We present a new six-dimensional potential energy surface for He-H2S including the intramolecular Q1, Q2, and Q3 normal modes for the ν1 symmetric stretching, ν2 bending and ν3 asymmetric stretching of H2S. The potential was calculated at the coupled-cluster singles and doubles with noniterative inclusion of connected triples [CCSD(T)]-F12a level with augmented correlation-consistent polarized-valence triple-zeta (aug-cc-pVTZ) basis set plus the midpoint bond function (3s3p2d1f1g). Three vibrationally averaged potentials with H2S at the vibrational ground state ν1 as well as the excited states ν2 and ν3 were generated from the integration of the six-dimensional potential over the Q1, Q2 and Q3 coordinates.

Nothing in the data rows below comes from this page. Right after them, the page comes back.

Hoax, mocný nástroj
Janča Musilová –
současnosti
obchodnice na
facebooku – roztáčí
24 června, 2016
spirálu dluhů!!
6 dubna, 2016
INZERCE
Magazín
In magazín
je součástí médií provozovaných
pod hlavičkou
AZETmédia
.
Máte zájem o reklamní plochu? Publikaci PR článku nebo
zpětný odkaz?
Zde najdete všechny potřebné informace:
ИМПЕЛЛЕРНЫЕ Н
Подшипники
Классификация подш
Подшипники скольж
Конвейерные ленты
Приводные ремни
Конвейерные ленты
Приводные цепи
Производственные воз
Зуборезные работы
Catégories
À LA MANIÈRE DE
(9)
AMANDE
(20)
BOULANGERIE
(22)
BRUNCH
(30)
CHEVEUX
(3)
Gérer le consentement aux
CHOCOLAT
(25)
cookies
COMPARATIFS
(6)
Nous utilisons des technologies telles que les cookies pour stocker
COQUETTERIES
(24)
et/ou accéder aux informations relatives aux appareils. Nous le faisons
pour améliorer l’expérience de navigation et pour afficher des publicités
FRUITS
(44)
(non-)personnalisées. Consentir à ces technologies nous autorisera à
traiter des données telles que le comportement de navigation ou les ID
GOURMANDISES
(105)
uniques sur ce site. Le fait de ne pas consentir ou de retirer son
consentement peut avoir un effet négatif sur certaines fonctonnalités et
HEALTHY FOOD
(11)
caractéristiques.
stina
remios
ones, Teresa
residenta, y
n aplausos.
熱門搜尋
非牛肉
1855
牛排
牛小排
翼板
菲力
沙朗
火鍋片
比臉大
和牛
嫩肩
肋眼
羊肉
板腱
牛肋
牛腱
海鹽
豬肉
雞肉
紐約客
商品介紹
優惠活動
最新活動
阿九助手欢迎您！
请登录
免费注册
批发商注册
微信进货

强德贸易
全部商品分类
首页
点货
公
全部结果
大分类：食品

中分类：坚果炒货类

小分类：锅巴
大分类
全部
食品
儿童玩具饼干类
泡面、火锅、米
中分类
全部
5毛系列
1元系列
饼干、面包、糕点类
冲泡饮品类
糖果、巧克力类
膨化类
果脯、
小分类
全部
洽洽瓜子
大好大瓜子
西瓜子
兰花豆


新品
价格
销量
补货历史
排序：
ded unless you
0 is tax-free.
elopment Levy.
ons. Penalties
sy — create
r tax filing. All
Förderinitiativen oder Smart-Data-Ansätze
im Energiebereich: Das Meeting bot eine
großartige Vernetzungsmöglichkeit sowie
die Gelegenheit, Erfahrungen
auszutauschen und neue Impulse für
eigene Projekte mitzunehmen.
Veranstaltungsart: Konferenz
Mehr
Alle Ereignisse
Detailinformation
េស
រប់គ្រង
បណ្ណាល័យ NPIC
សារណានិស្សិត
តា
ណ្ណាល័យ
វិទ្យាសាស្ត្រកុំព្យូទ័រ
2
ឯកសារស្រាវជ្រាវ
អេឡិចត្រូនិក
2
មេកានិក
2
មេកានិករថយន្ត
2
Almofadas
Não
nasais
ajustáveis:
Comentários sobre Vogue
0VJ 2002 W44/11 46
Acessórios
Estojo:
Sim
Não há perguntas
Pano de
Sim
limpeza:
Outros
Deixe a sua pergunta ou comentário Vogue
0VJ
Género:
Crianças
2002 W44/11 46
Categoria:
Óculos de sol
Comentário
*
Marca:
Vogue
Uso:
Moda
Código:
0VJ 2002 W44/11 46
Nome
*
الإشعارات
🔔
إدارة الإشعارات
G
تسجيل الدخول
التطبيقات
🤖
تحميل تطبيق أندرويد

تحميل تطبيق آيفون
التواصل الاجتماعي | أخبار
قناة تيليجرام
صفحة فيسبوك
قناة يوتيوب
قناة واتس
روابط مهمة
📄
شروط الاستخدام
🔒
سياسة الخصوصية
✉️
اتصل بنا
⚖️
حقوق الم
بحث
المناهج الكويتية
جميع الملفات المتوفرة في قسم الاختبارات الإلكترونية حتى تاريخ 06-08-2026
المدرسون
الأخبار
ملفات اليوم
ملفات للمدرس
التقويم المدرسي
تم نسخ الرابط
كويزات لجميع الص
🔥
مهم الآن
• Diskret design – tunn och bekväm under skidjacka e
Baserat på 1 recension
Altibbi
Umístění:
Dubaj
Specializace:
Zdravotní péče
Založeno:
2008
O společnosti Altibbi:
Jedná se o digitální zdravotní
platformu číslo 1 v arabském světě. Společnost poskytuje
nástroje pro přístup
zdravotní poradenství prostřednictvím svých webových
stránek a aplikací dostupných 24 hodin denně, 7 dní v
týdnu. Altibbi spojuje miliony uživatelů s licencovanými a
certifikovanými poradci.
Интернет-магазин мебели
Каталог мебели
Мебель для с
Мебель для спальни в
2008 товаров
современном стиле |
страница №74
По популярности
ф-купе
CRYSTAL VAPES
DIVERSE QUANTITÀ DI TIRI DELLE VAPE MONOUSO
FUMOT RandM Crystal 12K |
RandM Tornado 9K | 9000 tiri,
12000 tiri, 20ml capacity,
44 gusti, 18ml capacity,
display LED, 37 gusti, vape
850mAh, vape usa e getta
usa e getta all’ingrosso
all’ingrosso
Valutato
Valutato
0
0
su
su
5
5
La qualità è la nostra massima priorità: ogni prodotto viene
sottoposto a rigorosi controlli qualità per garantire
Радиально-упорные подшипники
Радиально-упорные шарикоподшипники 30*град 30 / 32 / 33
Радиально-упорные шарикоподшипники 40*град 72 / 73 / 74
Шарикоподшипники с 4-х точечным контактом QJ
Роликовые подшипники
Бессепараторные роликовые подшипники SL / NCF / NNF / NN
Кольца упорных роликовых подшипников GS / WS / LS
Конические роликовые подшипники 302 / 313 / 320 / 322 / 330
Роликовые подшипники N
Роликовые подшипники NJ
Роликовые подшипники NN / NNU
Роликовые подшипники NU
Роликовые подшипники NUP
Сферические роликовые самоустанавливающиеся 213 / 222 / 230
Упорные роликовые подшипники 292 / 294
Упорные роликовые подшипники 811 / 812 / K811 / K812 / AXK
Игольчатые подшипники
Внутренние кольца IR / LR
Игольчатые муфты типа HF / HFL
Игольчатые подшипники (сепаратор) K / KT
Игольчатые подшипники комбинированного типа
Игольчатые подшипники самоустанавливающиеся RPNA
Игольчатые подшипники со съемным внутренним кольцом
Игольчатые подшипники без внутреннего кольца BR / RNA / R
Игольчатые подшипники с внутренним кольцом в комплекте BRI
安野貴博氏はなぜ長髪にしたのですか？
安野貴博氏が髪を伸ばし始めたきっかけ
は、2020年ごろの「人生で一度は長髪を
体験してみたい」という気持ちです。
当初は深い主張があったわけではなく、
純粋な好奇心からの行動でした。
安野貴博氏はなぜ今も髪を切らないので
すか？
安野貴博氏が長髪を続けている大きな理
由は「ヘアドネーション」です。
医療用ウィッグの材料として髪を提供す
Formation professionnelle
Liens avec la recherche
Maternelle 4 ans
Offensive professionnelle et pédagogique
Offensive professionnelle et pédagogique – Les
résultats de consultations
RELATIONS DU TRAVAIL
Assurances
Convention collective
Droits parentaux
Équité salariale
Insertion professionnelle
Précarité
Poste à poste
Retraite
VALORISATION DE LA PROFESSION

Each potential has a planar T-shaped global minimum, a planar local minimum, two inplane saddle points as well as an out-plane saddle point. The global minimum is located at R=3.46 A, θ=109.9° and φ=0.0° with a well depth of 35.301 cm−1. The radial discrete variable representation/angular finite basis representation method and the Lanczos algorithm were employed to calculate the rovibrational energy levels. The calculated band origins are blue-shifted (0.025 cm−1 and 0.031 cm−1) and (0.041 cm−1 and 0.060 cm−1) for He-(para-H2S) and He-(ortho-H2S) in the ν2 and ν3 region of the H2S molecule, respectively.